TVGuide.com: Hello, Alia [pronouncing it like the name of the late singer Aaliyah]? I didn't just butcher your name, did I?
Alia Shawkat: Actually it's pronounced "AH-lee-yah" [with the accent on the first syllable], but don't worry about it. I don't even remember how to say it anymore.
TVGuide.com: I was very impressed with both your performance and your all-black wardrobe in Not Like Everyone Else.
Shawkat: Thanks. I actually kept those pants I was always wearing. I use them, like, every day.
TVGuide.com: Did you get to meet the real Brandi Blackbear?
Shawkat: She came to visit the set, but she was very introverted and shy.
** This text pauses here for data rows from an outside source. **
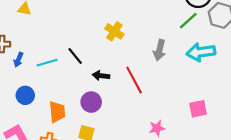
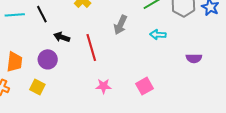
cyan arrow: (201, 52) -> (158, 35), size x0.6
pink square: (198, 109) -> (145, 86), turned -30
pink star: (157, 128) -> (103, 86), moved

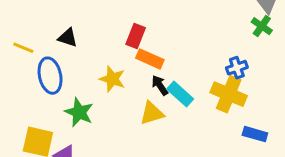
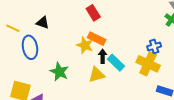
red rectangle: (136, 36) -> (93, 13), moved, turned -56
yellow star: (112, 79) -> (85, 45), moved
black arrow: (160, 85) -> (103, 56), turned 32
green star: (79, 112) -> (59, 72), moved

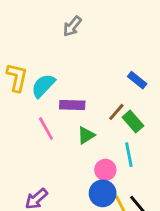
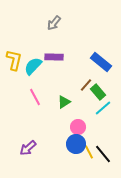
blue rectangle: (137, 80) -> (101, 62), size x1.5
purple rectangle: (72, 105) -> (54, 57), moved
cyan line: (129, 155) -> (103, 108), moved, turned 60

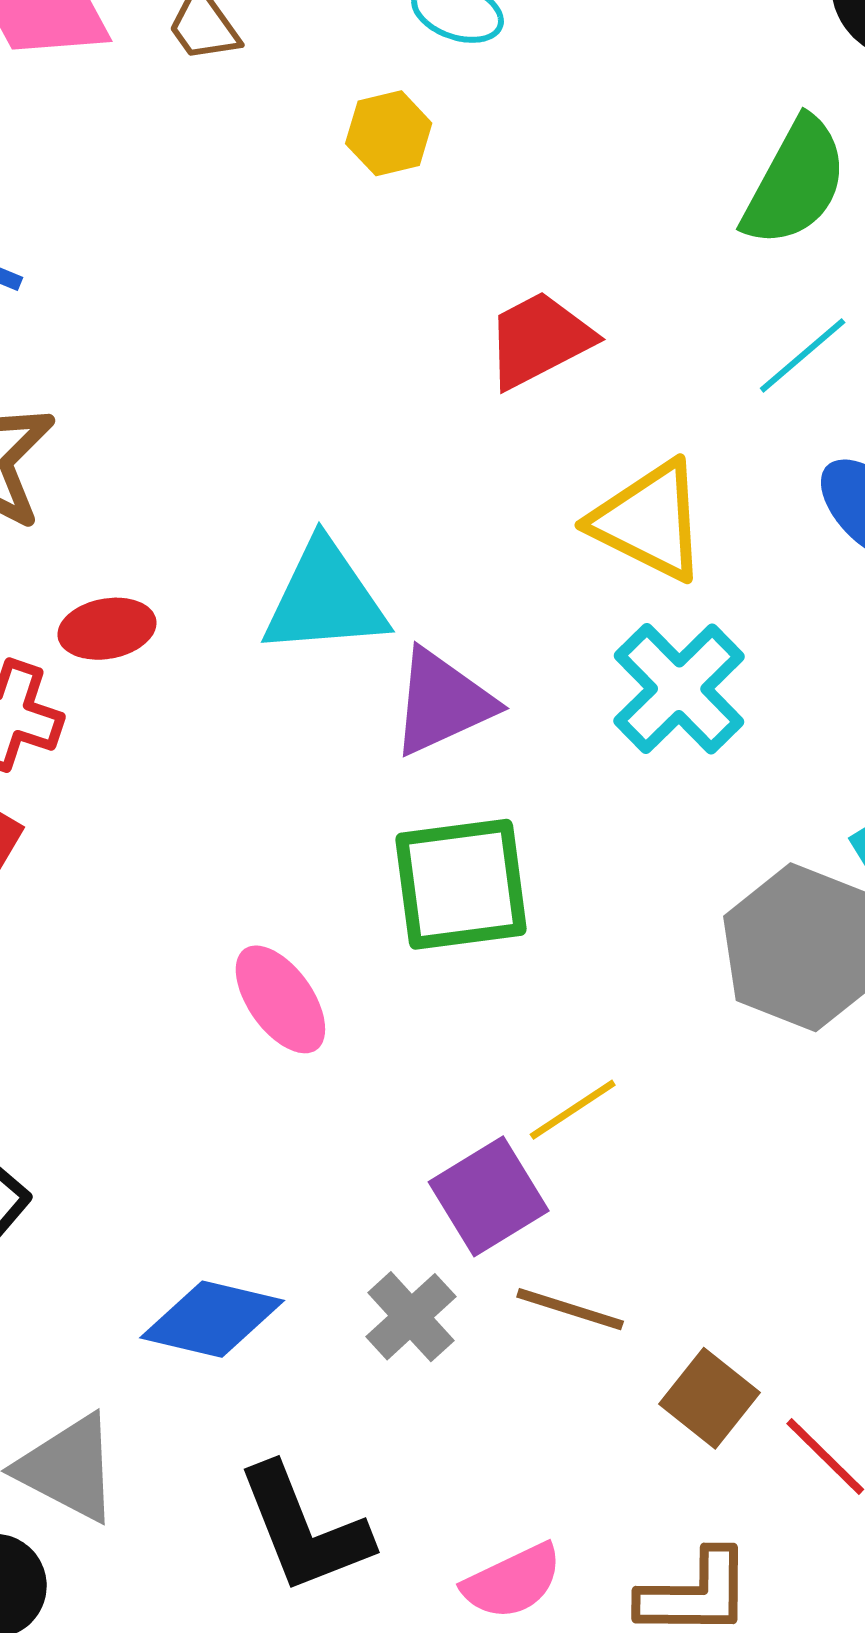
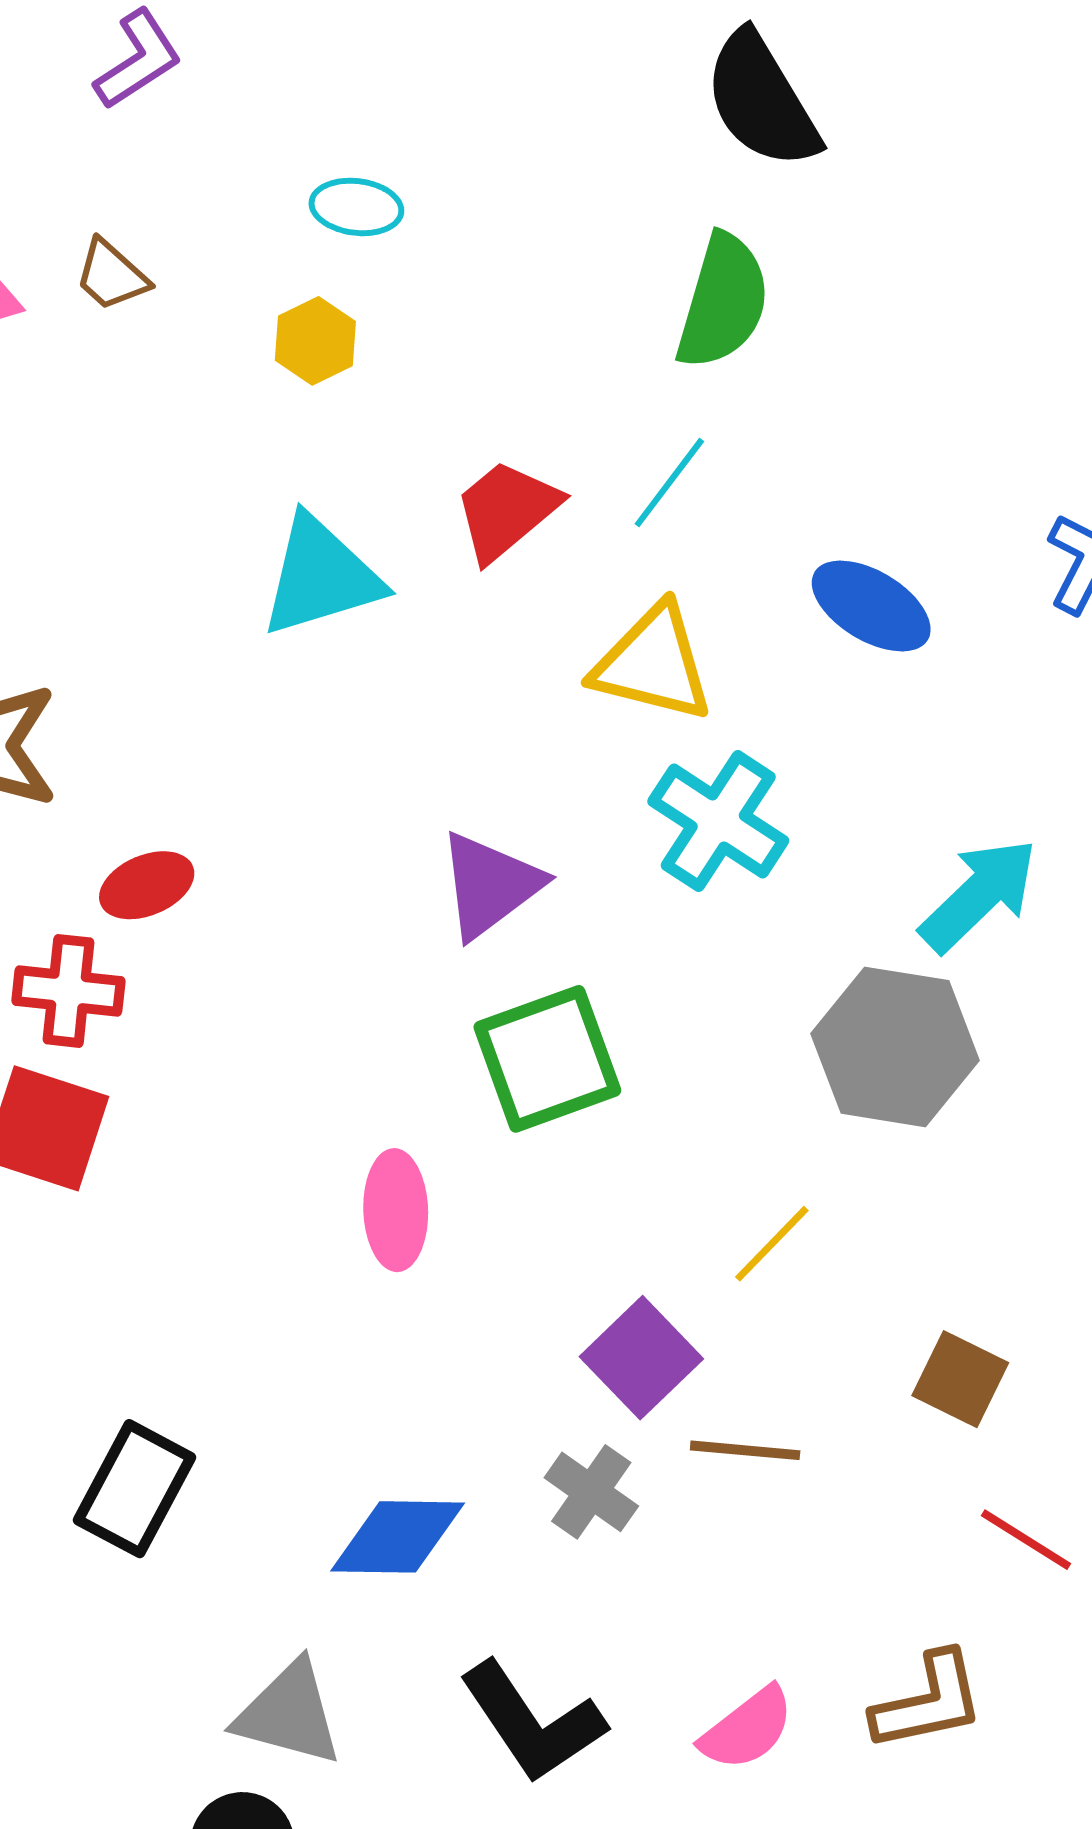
cyan line: (803, 355) -> (669, 483), moved
cyan triangle: (325, 599) -> (321, 576), moved
pink ellipse: (280, 999) -> (396, 1210), turned 46
yellow line: (573, 1110) -> (772, 1244), moved
brown square: (709, 1398) -> (960, 1379), moved

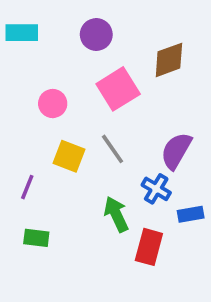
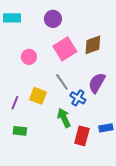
brown diamond: (169, 60) -> (93, 45), moved
yellow square: (69, 156) -> (38, 96), moved
blue cross: (156, 189) -> (78, 98), moved
blue rectangle: (191, 214) -> (106, 128), moved

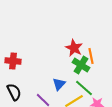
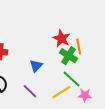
blue triangle: (59, 84) -> (36, 66), moved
I tried to talk to her, but I didn't want to be the actor who's like, "Hey, what's going on? I'm playing you in this movie. Let's talk!" It must have been so awkward for her. I can't imagine coming to a set where somebody's making a movie about one of the worst experiences of my life.
TVGuide.com: Do you know what she's currently doing?
Shawkat: She's still in Tulsa, and I believe she still does her artwork, but I know that she stopped writing because of what happened. Her dad said that a lot of the kids who were at her high school still won't let her live it down.
TVGuide.com: That's really sad. It's incredible that someone could be accused of witchcraft in this day and age.
Shawkat: That's what I was saying! In the 1600s, all right. But this happened in the '90s. It's unbelievable.
TVGuide.com: Were you at all miserable in high school?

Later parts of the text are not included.